(Extracted page text data)
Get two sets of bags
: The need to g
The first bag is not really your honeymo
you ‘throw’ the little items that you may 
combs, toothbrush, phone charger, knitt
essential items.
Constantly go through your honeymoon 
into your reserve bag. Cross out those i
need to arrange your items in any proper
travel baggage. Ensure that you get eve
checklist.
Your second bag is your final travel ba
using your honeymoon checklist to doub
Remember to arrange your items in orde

* * *

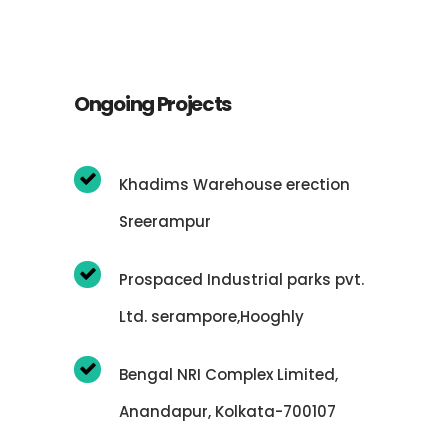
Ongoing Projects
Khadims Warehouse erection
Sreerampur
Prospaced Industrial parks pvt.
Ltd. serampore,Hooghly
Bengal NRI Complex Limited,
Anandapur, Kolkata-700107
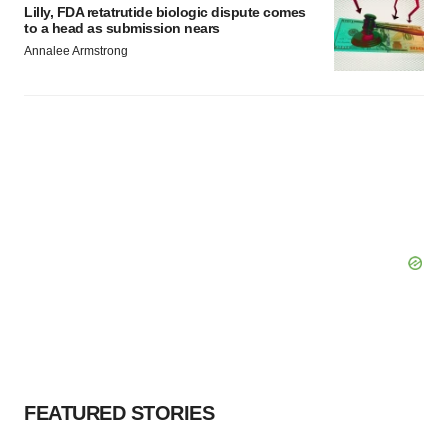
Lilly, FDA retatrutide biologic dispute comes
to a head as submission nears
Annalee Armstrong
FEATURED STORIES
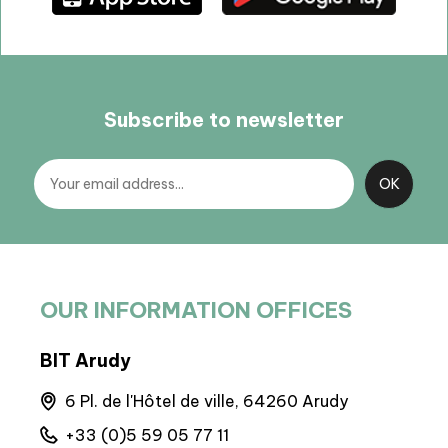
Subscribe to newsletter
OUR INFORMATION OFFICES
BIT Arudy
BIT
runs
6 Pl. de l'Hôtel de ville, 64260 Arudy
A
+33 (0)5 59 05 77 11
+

▸ WHAT THE EXERCISE ASKS
Could you reproduce, exactly, every line above from the line with "Get two sets of bags" to the line with "Remember to arrange your items in orde", and no other line? Both ends count.

▸ YOUR SOLUTION
Get two sets of bags
: The need to g
The first bag is not really your honeymo
you ‘throw’ the little items that you may 
combs, toothbrush, phone charger, knitt
essential items.
Constantly go through your honeymoon 
into your reserve bag. Cross out those i
need to arrange your items in any proper
travel baggage. Ensure that you get eve
checklist.
Your second bag is your final travel ba
using your honeymoon checklist to doub
Remember to arrange your items in orde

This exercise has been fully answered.